Proliant RAID 1 Rebuild Questions

data-recoveryhardware-raidhp-proliantraidraid1

I have a HP Proliant ML350 G5 server that experienced a power supply failure overnight. The power supply was replaced but unfortunately it got restarted with only 1 disk in the RAID 1 set plugged in. (The raid controller is the build in E200i).

The raid BIOS then said on start-up that it had entered Interim Recovery Mode. However I would have expected it to still start up with only the 1 drive. The bios however says that it cannot find a C: drive and enters a reboot loop polling the other boot devices. First question is, is this normal behaviour not to start up on 1 disk?

The second drive was then plugged in (all drives are ok) and the raid bios started an automatic rebuild on that disk. This appears to be a background process as there is no progress shown. However based on the light flashing it looks like it is working. My second question is how long will this rebuild take? (36GB 15K SAS drive).

I cannot see any error messages and it looks like it is rebuilding the drive ok, but the computer still will not start-up. It still says during the boot up process that the C: drive is not found. If I wait for the rebuild to finish, is it likely to fix itself and find the C: drive? Or is there some other problem here?

Answers

These are the conclusions I made after solving this issue.

1) No it is not normal. On our system (as most others), if one of the RAID 1 disks is missing or in the process of being rebuild, the single remaining disk should still operate fine and boot up correctly. (Although the controller does drop into a reduced performance mode.)

2) The RAID 1 rebuild on our system took about 4.5 hours to reconstruct the disk after it was put back in. Seemed like a long time to me for a RAID 1+0 36GB 15k rpm SAS drive that wasn't being used at the time. But that's what it took. (As an experiment, I pulled and replaced a 10k rpm 146GB SAS drive from this machine's companion RAID 5 array which uses 4 disks. It took less than 2 hours. Go figure.)

3) The fundamental problem I was having with this machine turned out to be a corruption in the machine's NVRAM. I can only assume the power supply fault was responsible for corrupting it. Although there was no obvious signs in the BIOS as anything being wrong. All the settings looked as they should be. However after clearing the NVRAM via the S6 switch on the motherboard, the system booted without problem. I guess the referenced boot controller had somehow changed in some underlying BIOS setting. (Incidentally if you do this, don't forget to reset the date and time before letting your server get carried away with receiving mail and missing backups.)

Best Answer

You've got something funky going on there, though I'm not exactly sure what it is.

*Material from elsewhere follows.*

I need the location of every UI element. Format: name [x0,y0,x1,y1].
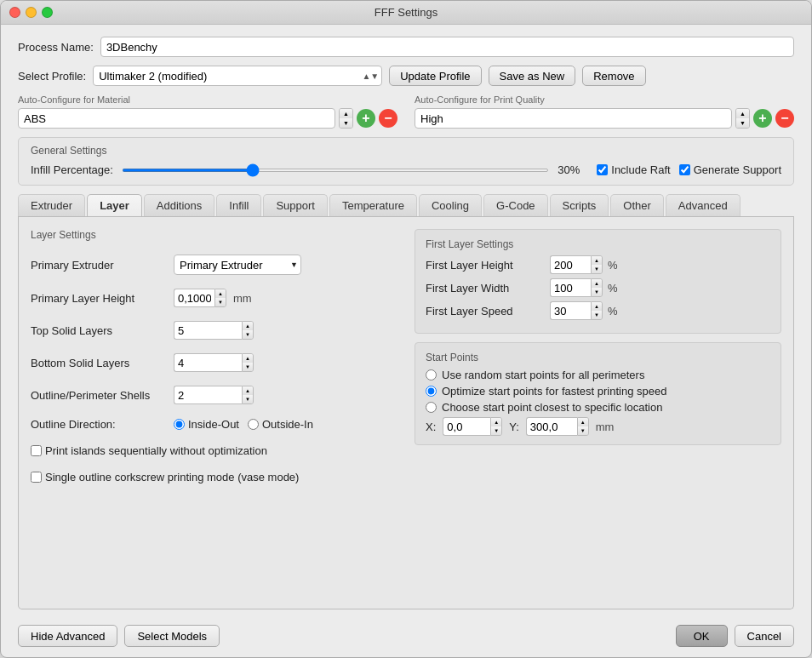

The server should boot and operate normally with just 1 drive in it. All that should happen is the controller marks the array as degraded, but Operating Systems don't care (or even know) about this condition and should carry on as normal.

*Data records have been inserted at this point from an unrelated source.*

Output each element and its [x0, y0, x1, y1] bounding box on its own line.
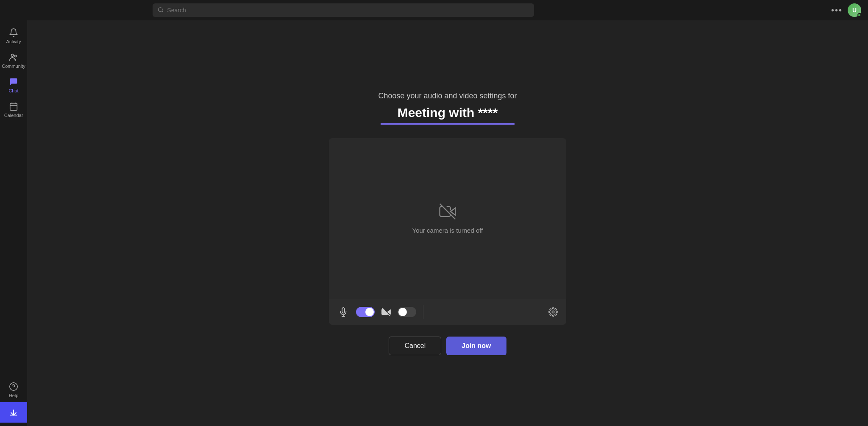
- camera-off-text: Your camera is turned off: [412, 227, 483, 234]
- search-bar[interactable]: [153, 3, 534, 17]
- mic-icon: [339, 307, 348, 317]
- settings-button[interactable]: [547, 306, 559, 318]
- sidebar-item-community[interactable]: Community: [0, 48, 27, 73]
- topbar: ••• U: [0, 0, 868, 20]
- calendar-icon: [9, 102, 18, 111]
- mic-button[interactable]: [336, 304, 351, 320]
- svg-point-8: [10, 383, 17, 390]
- blur-toggle-wrap[interactable]: [398, 307, 416, 317]
- video-area: Your camera is turned off: [329, 138, 566, 299]
- sidebar-item-label: Community: [2, 64, 25, 69]
- sidebar-item-label: Activity: [6, 39, 21, 44]
- content-area: Choose your audio and video settings for…: [27, 20, 868, 426]
- join-button[interactable]: Join now: [446, 337, 506, 355]
- main-layout: Activity Community Chat: [0, 20, 868, 426]
- control-divider: [423, 305, 423, 319]
- cancel-button[interactable]: Cancel: [389, 337, 441, 355]
- video-toggle[interactable]: [356, 307, 375, 317]
- svg-line-1: [162, 11, 163, 12]
- sidebar-bottom: Help: [0, 378, 27, 426]
- svg-point-3: [14, 55, 17, 57]
- download-icon: [9, 408, 18, 417]
- community-icon: [9, 53, 18, 62]
- video-controls: [329, 299, 566, 325]
- topbar-right: ••• U: [831, 3, 861, 17]
- camera-off-icon: [439, 203, 456, 222]
- gear-icon: [548, 307, 558, 317]
- sidebar-item-label: Calendar: [4, 113, 23, 118]
- meeting-title: Meeting with ****: [381, 106, 515, 125]
- toggle-knob: [365, 308, 374, 316]
- blur-toggle[interactable]: [398, 307, 416, 317]
- meeting-subtitle: Choose your audio and video settings for: [378, 92, 517, 100]
- avatar-status: [857, 13, 861, 17]
- action-buttons: Cancel Join now: [389, 337, 506, 355]
- search-input[interactable]: [167, 7, 529, 14]
- download-button[interactable]: [0, 402, 27, 423]
- controls-right: [547, 306, 559, 318]
- svg-point-14: [552, 311, 554, 313]
- help-icon: [9, 382, 18, 391]
- help-label: Help: [9, 393, 19, 398]
- svg-point-2: [11, 54, 14, 57]
- search-icon: [158, 7, 164, 14]
- video-container: Your camera is turned off: [329, 138, 566, 325]
- sidebar-item-chat[interactable]: Chat: [0, 73, 27, 97]
- sidebar-item-activity[interactable]: Activity: [0, 24, 27, 48]
- camera-slash-icon: [381, 307, 391, 317]
- svg-point-0: [159, 7, 162, 11]
- camera-button[interactable]: [380, 306, 392, 318]
- video-toggle-wrap[interactable]: [356, 307, 375, 317]
- chat-icon: [9, 77, 18, 86]
- svg-rect-4: [10, 103, 17, 110]
- sidebar-item-label: Chat: [8, 88, 18, 93]
- sidebar: Activity Community Chat: [0, 20, 27, 426]
- meeting-header: Choose your audio and video settings for…: [378, 92, 517, 125]
- blur-toggle-knob: [398, 308, 407, 316]
- avatar[interactable]: U: [848, 3, 861, 17]
- sidebar-item-calendar[interactable]: Calendar: [0, 97, 27, 122]
- more-button[interactable]: •••: [831, 6, 843, 15]
- sidebar-item-help[interactable]: Help: [0, 378, 27, 402]
- activity-icon: [9, 28, 18, 37]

With regards to the rebuild, ordinarily I'd say look at the HP Array Diag Utility as that will give you some indication of rebuild progress. Since the Operating System sounds hosed at this point, the BIOS may have some rudimentary was of configuring arrays and displaying their status. Failing that, you should be able to boot off of a StartSmart CD which contains the HP Array Diag Utility. A 36GB drive should rebuild relatively quickly - I've seen a 36GB RAID1 on an ML370 rebuild in a morning.

Is it definitely the BIOS telling you drive C: isn't found? C: is a very Windows thing, and I'd be surprised that a BIOS would reference a very Windows-centric thing like that when other Operating Systems can be installed (it may well do, it just strikes me as odd).